In support of this, Kelly, Jahanshahi, & Dirnberger (2004) found Parkinson disease patients predominantly impaired for SOC not FOC sequence learning, concluding that FOC sequence learning is aided by declarative memory mechanisms. At a first glance the use of tasks with SOC sequences supports the procedural deficit hypothesis, with significant group differences found in dyslexic adults (Howard et al., 2006) and in children with developmental language disorder (Gabriel et al., 2013). However, studies that analyse FOC and SOC learning side by side are once again inconsistent. While Du & Kelly (2013) also found dyslexic adults impaired for higher order, not lower order, transitions within the same task, Clark & Lum (2017) found the opposite,

67 with children with developmental language disorder impaired on the FOC version only. Finally, Deroost et al. (2010) found dyslexic children unimpaired on both FOC and SOC versions of the same deterministic serial reaction time task.

3.3.1.3 Consolidation

The extent to which consolidation of implicit learning may explain the difference between language-disordered and control groups has also been examined. Two studies have suggested that the implicit learning impairment in developmental language disorder is confined to consolidation rather than acquisition of implicit learning (Desmottes, Meulemans, & Maillart, 2016a; Desmottes, Maillart, & Meulemans, 2017).

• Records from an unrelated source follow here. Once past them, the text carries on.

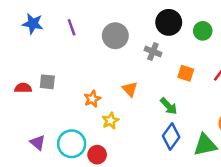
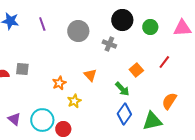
orange square: (186, 73) -> (136, 70), moved, turned 32

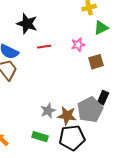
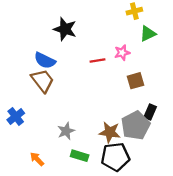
red line: (44, 47) -> (97, 60), moved
brown square: (96, 62) -> (136, 81), moved
gray star: (48, 111) -> (66, 131), moved

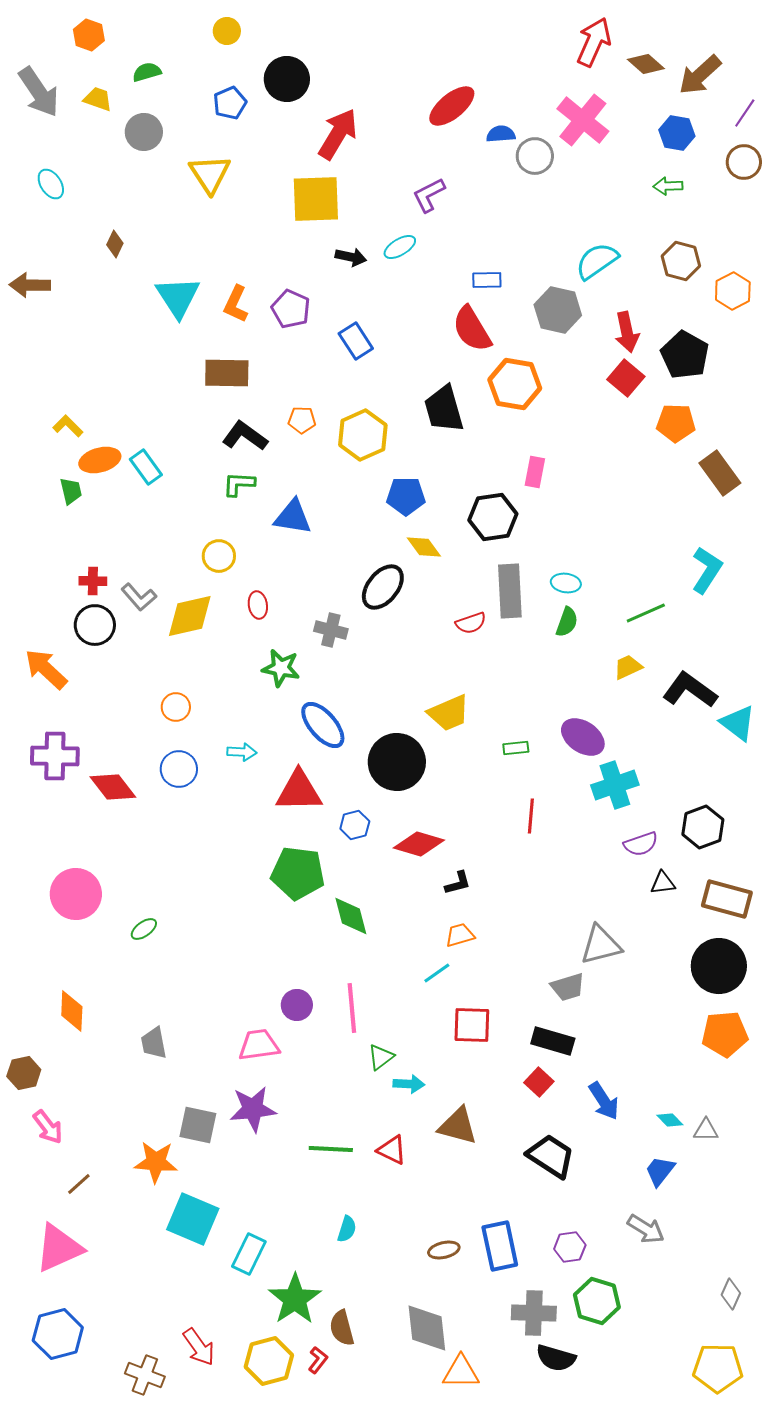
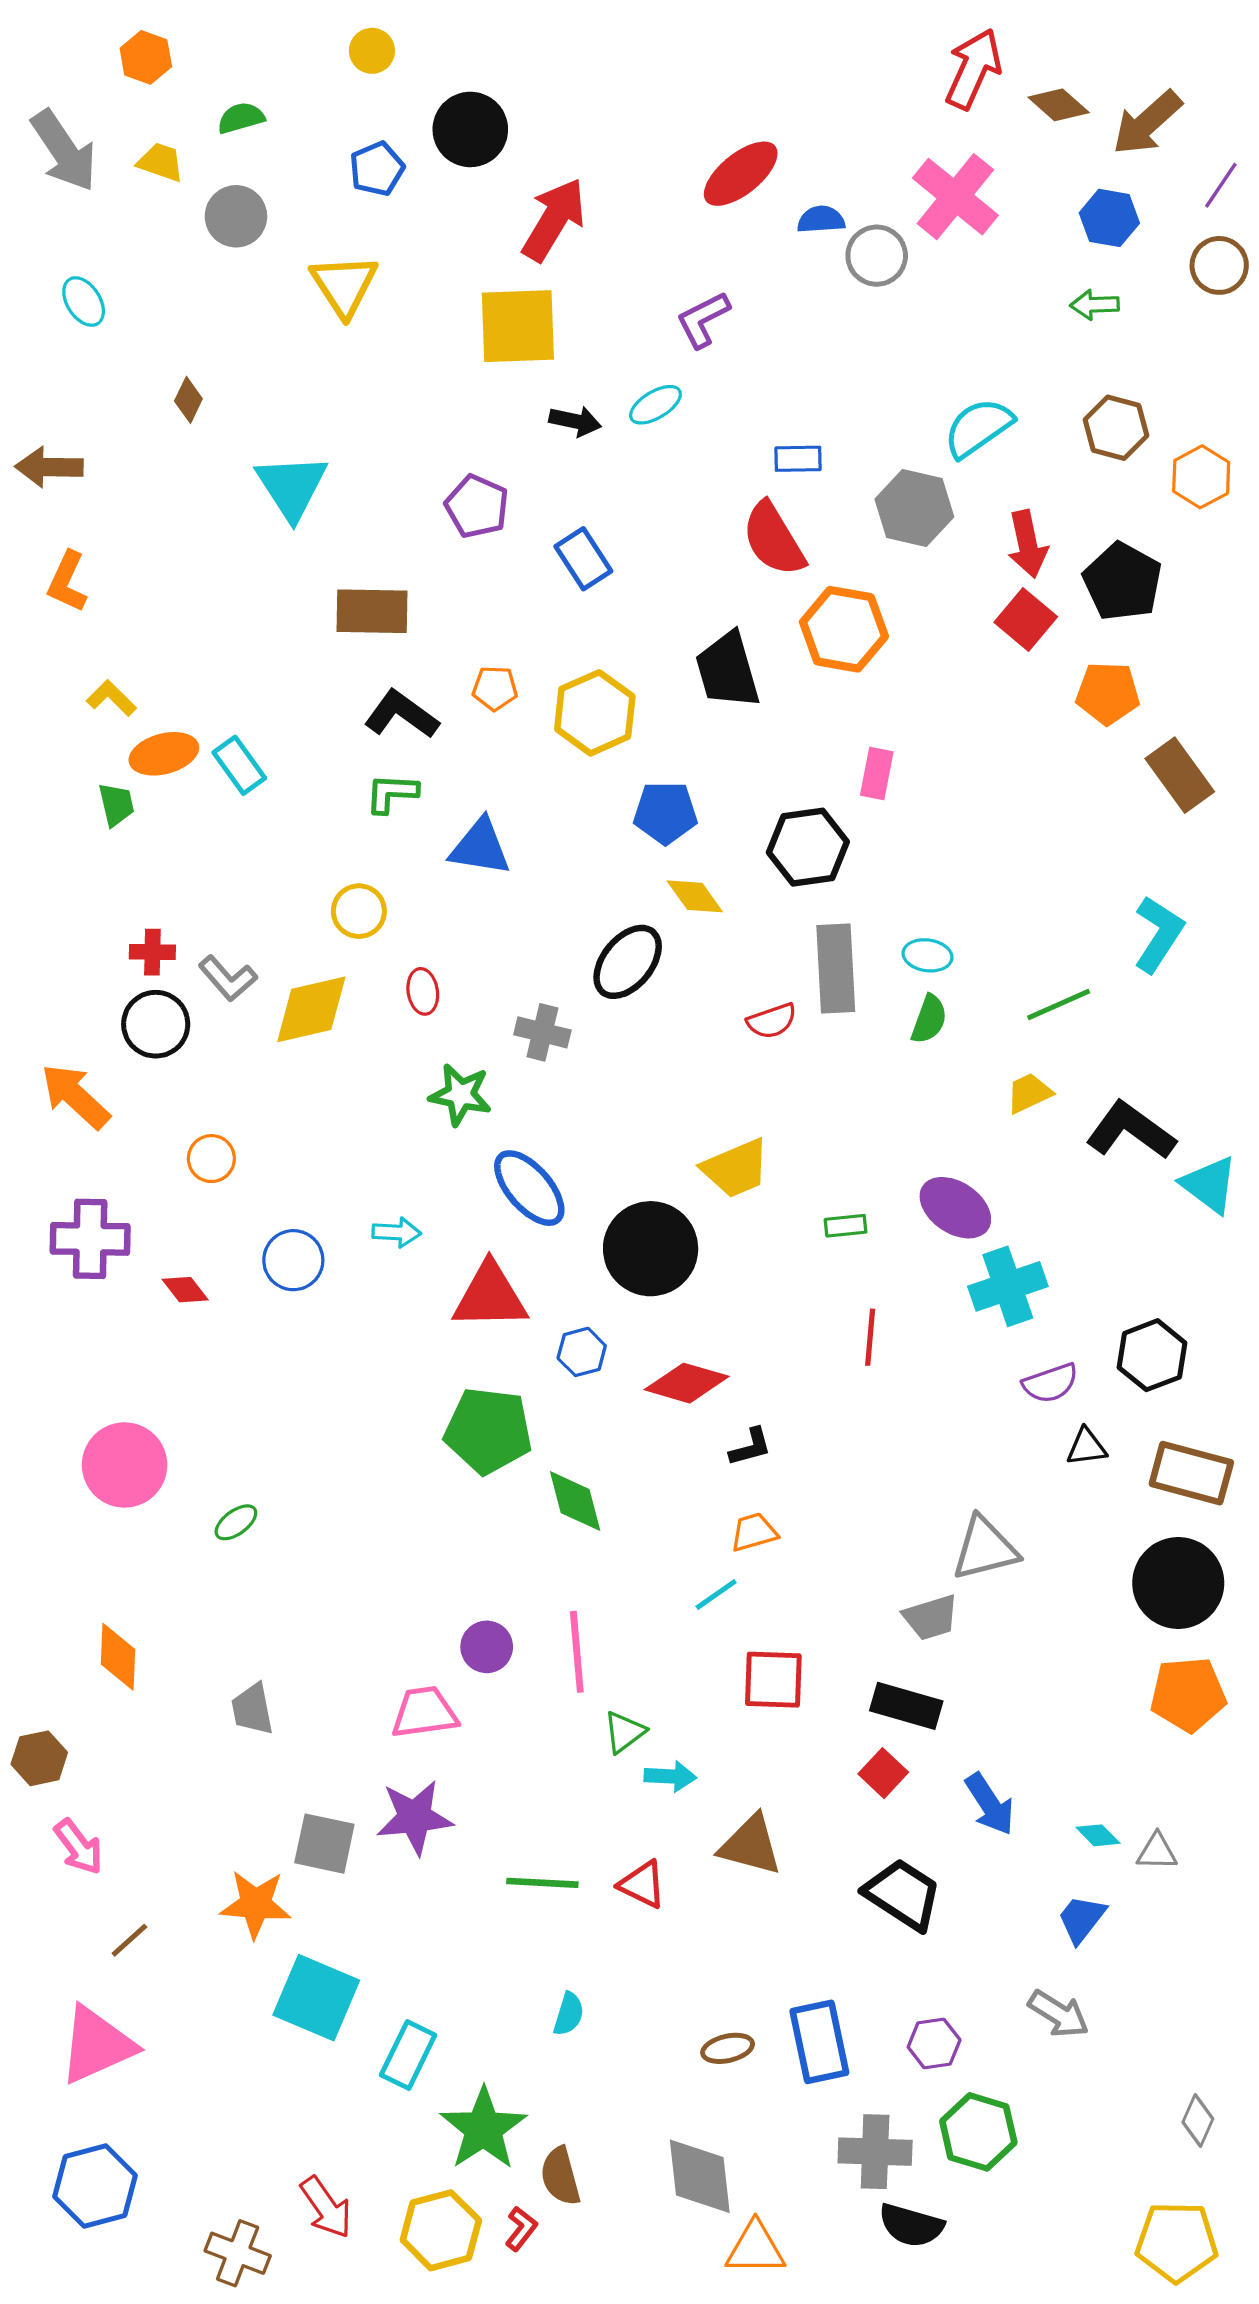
orange L-shape: (236, 304) -> (67, 582), moved
orange circle: (176, 707) -> (211, 1159), moved
red diamond: (113, 787) -> (185, 1290), size x0.6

Initial procedural learning was intact for both children with developmental language disorder and controls, but the developmental language disorder group were impaired during a second attempt at the same task. Similar results were also reported on an alternating serial reaction time task in dyslexic children (Hedenius et al., 2013). However, Gabay et al. (2012a) found the opposite, with dyslexic adults performing comparably with controls during later learning stages, but showing impaired initial learning, while Henderson & Warmington (2017) found no implicit learning in either group across initial and consolidation sessions of their task. Once again, therefore, the answer is not clear-cut.